Google sites were visited by 333.4 million of the 366.9 million total Internet users in Europe. Microsoft sites were second with 270.9 million visitors and Facebook was third with 240 million visitors. In the U.S. Yahoo ranked first in May with 188.7 million out of 216.3 million unique visitors. Google also ranked second with 180 million visitors, Microsoft was third with 179.8 million and Facebook fourth with 157.2 million.

Music video service Vevo, which opened an office in the U.K. at the end of April, ranked ninth on Europe's list for unique visitors at 77.7 million and had 774 million page views and 11.8 minutes per user. In the U.S. Vevo was the 17th web property with 63.1 million unique viewers, according to comScore.
( Press release)


Not Enough Info-Graphics? USA Today Underwhelmed by y

-- Something other than unbridled praise for Spotify? Yes, it actually exists. USA Today tried out the service and had a few good things to day. But the reviewer cited a few major problems - one of them a "dealbreaker." An excerpt:

"Spotify's system for marking favorite songs and albums also needs some serious work. As it stands, all your favorite tracks appear in a single list, with no way to jump between artists or albums. If iTunes was laid out like this, it'd be unusable.

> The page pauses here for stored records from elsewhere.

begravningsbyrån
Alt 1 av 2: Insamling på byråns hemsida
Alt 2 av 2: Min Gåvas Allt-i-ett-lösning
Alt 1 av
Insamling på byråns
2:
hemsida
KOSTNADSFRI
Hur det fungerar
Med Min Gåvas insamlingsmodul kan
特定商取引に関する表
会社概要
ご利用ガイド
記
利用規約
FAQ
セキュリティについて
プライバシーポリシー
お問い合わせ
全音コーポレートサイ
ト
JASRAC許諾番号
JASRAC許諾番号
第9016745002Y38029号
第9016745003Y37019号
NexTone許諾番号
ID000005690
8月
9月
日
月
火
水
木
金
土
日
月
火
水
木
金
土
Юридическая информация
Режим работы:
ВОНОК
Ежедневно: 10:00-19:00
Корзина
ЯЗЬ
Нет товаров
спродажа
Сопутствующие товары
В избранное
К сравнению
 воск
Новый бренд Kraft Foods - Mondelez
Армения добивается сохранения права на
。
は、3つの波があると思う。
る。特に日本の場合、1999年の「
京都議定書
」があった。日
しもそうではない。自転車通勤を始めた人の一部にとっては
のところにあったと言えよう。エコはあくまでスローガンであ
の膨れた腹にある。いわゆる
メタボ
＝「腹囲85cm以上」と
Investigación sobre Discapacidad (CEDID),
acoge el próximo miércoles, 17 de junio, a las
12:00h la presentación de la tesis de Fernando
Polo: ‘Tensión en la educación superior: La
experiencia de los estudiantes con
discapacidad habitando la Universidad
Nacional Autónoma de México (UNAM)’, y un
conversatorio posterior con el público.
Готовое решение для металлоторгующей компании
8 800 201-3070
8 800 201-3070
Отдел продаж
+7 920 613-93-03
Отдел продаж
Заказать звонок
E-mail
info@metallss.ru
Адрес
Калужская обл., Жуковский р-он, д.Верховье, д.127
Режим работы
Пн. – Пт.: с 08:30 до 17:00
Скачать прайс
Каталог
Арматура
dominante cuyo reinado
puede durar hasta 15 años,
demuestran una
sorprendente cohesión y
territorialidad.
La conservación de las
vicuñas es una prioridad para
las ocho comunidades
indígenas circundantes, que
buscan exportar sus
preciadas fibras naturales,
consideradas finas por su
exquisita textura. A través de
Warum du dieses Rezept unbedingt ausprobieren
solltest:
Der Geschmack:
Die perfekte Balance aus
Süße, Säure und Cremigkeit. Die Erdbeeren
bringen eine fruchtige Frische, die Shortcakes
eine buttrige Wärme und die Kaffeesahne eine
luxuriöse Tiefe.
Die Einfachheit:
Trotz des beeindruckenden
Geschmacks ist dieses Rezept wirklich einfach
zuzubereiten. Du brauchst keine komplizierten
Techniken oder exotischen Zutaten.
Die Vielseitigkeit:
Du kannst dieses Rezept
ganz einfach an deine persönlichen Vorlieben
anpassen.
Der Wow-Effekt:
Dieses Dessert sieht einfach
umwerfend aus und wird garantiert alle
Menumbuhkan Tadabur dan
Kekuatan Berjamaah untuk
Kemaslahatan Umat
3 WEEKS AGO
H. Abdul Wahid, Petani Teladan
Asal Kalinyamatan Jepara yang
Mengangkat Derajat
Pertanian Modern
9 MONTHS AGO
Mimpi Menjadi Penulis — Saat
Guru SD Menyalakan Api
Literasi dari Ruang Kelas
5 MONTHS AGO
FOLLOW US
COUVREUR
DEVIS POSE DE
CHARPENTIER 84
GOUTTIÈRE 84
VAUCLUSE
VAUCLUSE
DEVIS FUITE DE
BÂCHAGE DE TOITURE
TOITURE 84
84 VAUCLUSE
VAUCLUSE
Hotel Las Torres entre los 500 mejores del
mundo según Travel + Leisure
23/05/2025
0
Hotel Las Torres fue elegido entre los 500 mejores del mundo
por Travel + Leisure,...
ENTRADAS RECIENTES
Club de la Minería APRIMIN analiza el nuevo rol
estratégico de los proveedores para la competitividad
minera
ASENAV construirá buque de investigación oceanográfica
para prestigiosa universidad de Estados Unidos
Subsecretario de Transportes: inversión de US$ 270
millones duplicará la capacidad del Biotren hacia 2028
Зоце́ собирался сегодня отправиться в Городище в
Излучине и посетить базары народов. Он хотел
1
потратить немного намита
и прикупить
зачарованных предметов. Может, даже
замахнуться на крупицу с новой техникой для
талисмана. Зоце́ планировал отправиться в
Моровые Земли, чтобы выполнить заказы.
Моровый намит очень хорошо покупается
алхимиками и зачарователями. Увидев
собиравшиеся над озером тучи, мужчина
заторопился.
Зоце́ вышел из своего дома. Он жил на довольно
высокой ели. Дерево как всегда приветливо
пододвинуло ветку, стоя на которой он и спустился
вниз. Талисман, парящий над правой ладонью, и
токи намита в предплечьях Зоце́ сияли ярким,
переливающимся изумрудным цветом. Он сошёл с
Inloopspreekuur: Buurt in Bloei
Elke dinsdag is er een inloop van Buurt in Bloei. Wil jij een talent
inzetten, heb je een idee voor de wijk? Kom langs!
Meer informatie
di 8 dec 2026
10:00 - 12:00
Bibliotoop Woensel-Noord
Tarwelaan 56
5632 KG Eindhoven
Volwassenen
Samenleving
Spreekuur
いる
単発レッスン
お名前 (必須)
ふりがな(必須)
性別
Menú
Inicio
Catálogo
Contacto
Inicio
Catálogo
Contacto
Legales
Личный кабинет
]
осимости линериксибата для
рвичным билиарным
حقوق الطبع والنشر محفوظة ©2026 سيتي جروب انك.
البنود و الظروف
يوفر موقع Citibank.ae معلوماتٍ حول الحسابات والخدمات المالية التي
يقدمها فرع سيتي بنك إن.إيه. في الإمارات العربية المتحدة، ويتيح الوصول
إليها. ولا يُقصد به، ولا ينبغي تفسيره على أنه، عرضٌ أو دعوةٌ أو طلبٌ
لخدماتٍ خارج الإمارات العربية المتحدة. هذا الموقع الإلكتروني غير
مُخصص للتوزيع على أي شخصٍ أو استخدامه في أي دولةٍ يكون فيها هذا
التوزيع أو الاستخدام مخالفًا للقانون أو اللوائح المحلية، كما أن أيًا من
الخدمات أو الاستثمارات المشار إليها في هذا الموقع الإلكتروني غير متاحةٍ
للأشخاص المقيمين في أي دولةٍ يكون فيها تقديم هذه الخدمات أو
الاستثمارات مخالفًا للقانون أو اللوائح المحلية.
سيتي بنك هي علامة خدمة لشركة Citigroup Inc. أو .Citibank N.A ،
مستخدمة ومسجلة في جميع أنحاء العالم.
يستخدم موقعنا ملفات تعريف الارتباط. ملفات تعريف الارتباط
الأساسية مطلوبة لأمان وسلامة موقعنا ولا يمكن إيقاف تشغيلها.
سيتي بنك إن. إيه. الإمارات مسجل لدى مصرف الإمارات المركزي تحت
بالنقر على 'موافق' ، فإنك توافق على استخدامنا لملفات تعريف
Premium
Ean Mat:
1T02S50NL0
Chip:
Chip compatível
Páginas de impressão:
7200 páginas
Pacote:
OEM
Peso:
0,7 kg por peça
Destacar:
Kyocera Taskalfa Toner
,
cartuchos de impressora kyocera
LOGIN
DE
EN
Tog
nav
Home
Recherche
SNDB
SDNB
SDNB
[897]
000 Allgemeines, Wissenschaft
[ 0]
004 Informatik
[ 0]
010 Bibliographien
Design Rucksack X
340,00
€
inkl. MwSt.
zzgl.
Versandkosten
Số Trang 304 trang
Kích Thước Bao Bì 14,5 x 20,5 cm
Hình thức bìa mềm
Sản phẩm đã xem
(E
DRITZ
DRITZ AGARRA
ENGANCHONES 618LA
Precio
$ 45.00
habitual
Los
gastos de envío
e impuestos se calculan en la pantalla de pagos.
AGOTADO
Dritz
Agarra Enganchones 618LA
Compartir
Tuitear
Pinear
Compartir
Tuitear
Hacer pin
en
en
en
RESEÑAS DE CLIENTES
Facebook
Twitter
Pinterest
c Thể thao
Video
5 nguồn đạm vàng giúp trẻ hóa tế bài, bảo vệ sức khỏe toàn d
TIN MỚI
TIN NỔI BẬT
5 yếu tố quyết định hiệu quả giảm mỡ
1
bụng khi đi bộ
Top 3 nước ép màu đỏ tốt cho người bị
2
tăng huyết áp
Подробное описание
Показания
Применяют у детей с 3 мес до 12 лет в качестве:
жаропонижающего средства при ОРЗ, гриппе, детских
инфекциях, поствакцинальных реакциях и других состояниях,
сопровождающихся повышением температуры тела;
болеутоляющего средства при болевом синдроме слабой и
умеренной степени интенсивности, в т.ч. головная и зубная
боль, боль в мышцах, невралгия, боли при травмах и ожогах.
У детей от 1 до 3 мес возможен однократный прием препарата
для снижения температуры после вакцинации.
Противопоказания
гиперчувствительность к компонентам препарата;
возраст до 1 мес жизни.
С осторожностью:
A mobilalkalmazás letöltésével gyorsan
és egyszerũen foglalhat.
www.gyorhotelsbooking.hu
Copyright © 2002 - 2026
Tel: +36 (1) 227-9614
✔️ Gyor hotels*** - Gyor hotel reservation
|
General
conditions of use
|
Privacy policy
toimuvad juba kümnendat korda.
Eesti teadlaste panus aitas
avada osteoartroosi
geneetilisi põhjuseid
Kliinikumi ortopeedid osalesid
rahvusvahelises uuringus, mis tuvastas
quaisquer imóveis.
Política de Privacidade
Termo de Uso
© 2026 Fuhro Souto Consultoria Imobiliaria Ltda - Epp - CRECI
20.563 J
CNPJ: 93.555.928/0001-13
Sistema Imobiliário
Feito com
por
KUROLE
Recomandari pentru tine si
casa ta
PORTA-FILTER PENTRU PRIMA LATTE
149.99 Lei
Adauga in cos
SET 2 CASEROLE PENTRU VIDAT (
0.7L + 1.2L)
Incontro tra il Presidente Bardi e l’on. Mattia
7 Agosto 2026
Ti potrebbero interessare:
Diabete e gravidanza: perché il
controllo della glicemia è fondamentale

But the real deal-breaker for Spotify's mobile app is the lack of a radio function, which on other subscription music services lets you hear a random selection of songs by a single artist, or by related artists. For a service that's focused on discovering lots of new music, the absence of this feature is inexcusable."

In spite of these faults, the reviewer feels Spotify is worth using when the price is zero ("its free service is unparalleled"). However, the review recommended people interested in a premium level of service (presumably for the mobile apps) opt instead for MOG, a newer competitor, or Rhapsody, a fine product that mainstream American consumer have shunned for years.

A USA Today review of Spotify provides valuable insight. It better represents the opinion of the average America than the reviews of tech and music industry commentators. In fact, the paper claims 50% of its web site visitors are age 35 to 54 and 49% are either top or middle managers. For Spotify - or any service - to gain a foothold in the mainstream, it needs to meet the needs and expectations of a wide range of people. And some of those people probably read the USA Today.